▶ **Work to be completed**: Locate the lines of the listing below that hold "will", then copy each of them.

▶ **Excerpted records**:

* * * * *

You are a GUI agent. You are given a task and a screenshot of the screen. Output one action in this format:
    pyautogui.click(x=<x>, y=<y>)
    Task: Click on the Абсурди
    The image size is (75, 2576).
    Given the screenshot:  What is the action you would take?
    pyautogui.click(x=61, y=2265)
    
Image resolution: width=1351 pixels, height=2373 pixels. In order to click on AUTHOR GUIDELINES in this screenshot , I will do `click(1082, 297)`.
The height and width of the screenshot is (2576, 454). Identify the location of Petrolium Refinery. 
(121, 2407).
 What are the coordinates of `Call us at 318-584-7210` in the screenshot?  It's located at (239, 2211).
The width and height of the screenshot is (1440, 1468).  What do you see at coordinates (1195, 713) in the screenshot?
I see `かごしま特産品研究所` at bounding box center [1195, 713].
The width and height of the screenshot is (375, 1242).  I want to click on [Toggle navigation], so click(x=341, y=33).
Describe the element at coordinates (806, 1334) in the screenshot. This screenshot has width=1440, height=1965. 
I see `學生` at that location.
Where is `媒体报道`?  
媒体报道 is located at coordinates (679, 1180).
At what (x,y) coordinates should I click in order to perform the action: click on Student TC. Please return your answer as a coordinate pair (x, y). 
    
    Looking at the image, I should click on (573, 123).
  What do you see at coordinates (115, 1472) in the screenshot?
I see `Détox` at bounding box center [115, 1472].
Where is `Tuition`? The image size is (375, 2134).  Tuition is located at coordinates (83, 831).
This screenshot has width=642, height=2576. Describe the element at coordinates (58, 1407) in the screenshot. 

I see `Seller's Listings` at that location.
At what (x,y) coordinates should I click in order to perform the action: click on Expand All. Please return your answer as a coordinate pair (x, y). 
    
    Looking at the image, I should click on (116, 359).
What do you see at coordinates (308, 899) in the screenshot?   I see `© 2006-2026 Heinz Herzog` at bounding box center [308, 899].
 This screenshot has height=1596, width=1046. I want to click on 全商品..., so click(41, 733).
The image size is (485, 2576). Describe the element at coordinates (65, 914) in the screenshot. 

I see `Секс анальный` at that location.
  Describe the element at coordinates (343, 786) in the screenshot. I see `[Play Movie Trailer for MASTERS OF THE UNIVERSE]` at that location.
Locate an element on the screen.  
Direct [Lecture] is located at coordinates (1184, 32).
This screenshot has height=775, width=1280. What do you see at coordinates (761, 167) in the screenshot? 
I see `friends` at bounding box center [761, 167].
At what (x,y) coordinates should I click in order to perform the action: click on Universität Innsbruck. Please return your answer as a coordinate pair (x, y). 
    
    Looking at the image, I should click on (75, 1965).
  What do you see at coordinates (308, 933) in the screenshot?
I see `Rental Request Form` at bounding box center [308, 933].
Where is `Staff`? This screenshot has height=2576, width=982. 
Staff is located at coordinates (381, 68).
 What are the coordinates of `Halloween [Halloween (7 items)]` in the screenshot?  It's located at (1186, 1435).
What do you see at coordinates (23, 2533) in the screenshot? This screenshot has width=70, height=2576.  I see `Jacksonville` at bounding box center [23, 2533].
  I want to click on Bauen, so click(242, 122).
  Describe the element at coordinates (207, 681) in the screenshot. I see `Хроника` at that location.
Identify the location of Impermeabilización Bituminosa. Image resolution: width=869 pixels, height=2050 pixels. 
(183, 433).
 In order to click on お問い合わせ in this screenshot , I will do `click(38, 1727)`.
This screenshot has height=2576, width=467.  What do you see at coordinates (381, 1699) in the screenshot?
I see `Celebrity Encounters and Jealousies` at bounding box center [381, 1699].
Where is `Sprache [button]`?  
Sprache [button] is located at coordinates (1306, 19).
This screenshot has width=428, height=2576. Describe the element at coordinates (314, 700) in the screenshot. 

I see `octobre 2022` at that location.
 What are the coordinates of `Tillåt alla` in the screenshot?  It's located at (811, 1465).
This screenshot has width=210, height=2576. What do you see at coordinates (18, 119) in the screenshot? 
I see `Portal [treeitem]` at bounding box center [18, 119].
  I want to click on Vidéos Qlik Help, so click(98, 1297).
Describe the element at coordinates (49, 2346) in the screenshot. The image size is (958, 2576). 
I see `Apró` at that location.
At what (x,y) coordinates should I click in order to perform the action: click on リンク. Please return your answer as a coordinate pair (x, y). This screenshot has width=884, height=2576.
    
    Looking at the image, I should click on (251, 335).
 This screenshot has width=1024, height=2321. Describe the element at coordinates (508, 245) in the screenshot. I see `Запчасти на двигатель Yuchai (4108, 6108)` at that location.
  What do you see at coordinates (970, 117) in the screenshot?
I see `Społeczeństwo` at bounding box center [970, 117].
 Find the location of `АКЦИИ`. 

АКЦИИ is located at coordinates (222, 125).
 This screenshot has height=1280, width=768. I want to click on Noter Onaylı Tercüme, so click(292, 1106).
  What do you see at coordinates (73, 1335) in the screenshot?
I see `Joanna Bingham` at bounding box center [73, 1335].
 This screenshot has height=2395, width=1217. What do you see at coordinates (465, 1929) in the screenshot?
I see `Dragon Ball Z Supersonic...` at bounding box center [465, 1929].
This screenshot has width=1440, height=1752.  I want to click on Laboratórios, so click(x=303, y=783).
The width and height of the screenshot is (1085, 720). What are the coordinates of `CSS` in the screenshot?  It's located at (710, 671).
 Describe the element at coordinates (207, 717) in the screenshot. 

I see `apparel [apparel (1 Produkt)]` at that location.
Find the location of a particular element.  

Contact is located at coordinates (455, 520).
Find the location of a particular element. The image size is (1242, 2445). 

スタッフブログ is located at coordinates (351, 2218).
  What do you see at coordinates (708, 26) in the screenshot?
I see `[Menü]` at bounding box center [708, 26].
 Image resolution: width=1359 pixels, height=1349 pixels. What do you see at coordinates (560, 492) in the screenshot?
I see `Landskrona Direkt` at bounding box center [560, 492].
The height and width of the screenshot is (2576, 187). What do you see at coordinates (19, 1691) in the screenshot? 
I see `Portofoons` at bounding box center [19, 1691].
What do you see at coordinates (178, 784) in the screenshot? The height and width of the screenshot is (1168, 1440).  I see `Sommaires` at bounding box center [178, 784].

* * * * *

▶ **Solution below**:
Image resolution: width=1351 pixels, height=2373 pixels. In order to click on AUTHOR GUIDELINES in this screenshot , I will do `click(1082, 297)`.
 In order to click on お問い合わせ in this screenshot , I will do `click(38, 1727)`.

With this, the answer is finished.